• [EXERCISE INSTRUCTIONS] Bring together all lines from the listing below that contain the string "Mighty".

(INFORMATION)

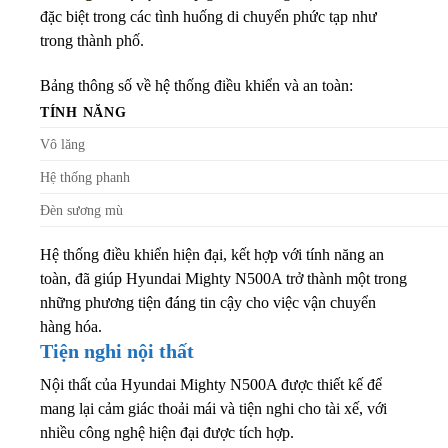
đặc biệt trong các tình huống di chuyển phức tạp như
trong thành phố.
Bảng thông số về hệ thống điều khiển và an toàn:
TÍNH NĂNG
Vô lăng
Hệ thống phanh
Đèn sương mù
Hệ thống điều khiển hiện đại, kết hợp với tính năng an
toàn, đã giúp Hyundai Mighty N500A trở thành một trong
những phương tiện đáng tin cậy cho việc vận chuyển
hàng hóa.
Tiện nghi nội thất
Nội thất của Hyundai Mighty N500A được thiết kế để
mang lại cảm giác thoải mái và tiện nghi cho tài xế, với
nhiều công nghệ hiện đại được tích hợp.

(End INFORMATION)

• [OUTPUT FOR THIS TASK]
toàn, đã giúp Hyundai Mighty N500A trở thành một trong
Nội thất của Hyundai Mighty N500A được thiết kế để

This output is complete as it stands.